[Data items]
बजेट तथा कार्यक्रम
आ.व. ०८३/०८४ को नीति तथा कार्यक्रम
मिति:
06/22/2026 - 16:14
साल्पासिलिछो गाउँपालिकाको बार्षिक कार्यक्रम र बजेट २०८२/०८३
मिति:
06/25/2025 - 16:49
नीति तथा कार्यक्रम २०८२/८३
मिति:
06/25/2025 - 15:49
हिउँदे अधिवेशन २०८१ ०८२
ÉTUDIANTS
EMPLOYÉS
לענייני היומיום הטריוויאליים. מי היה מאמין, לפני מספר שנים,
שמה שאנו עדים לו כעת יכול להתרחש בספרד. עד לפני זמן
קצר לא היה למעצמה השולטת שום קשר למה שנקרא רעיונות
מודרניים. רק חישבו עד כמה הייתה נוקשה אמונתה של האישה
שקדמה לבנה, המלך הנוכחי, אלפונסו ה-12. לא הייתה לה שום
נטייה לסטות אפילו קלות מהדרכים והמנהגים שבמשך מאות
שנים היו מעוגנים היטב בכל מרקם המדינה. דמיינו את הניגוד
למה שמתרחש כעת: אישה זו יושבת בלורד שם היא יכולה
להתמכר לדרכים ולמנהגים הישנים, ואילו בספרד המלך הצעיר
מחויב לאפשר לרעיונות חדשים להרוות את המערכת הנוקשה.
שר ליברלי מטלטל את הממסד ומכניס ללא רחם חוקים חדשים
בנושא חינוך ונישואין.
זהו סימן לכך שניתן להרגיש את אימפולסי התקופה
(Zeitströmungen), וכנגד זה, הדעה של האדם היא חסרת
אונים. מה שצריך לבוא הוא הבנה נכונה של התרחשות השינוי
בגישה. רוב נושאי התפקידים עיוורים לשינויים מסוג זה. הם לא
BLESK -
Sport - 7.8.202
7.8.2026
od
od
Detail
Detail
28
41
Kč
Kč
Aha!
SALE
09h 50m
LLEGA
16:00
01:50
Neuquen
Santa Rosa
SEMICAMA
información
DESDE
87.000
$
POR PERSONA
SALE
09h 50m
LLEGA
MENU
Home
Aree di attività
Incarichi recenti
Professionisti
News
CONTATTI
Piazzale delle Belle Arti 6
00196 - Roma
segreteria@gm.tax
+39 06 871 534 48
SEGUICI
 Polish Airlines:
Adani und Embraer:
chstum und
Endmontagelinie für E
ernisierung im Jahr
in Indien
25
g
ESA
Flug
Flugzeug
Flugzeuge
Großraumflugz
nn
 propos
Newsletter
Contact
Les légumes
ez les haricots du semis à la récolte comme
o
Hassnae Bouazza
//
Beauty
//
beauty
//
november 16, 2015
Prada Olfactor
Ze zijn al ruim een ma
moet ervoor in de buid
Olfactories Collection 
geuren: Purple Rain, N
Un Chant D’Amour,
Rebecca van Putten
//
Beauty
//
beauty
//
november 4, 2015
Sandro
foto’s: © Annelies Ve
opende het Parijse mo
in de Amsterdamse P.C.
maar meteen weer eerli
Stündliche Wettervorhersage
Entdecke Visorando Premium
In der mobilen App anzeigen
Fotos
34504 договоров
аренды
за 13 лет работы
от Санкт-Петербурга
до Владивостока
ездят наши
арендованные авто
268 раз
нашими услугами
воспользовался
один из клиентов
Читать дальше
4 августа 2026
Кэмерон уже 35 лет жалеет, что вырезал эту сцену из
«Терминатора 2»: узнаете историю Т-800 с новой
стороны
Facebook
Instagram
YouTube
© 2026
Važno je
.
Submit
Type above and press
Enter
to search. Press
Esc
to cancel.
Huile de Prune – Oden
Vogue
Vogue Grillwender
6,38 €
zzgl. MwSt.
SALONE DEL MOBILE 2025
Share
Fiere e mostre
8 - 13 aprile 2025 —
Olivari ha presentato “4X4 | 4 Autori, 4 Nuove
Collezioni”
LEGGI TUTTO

**TASK DIRECTIONS**
Search the entries for "הייתה" and copy each matching line.

**EXERCISE RESPONSE**
מודרניים. רק חישבו עד כמה הייתה נוקשה אמונתה של האישה
שקדמה לבנה, המלך הנוכחי, אלפונסו ה-12. לא הייתה לה שום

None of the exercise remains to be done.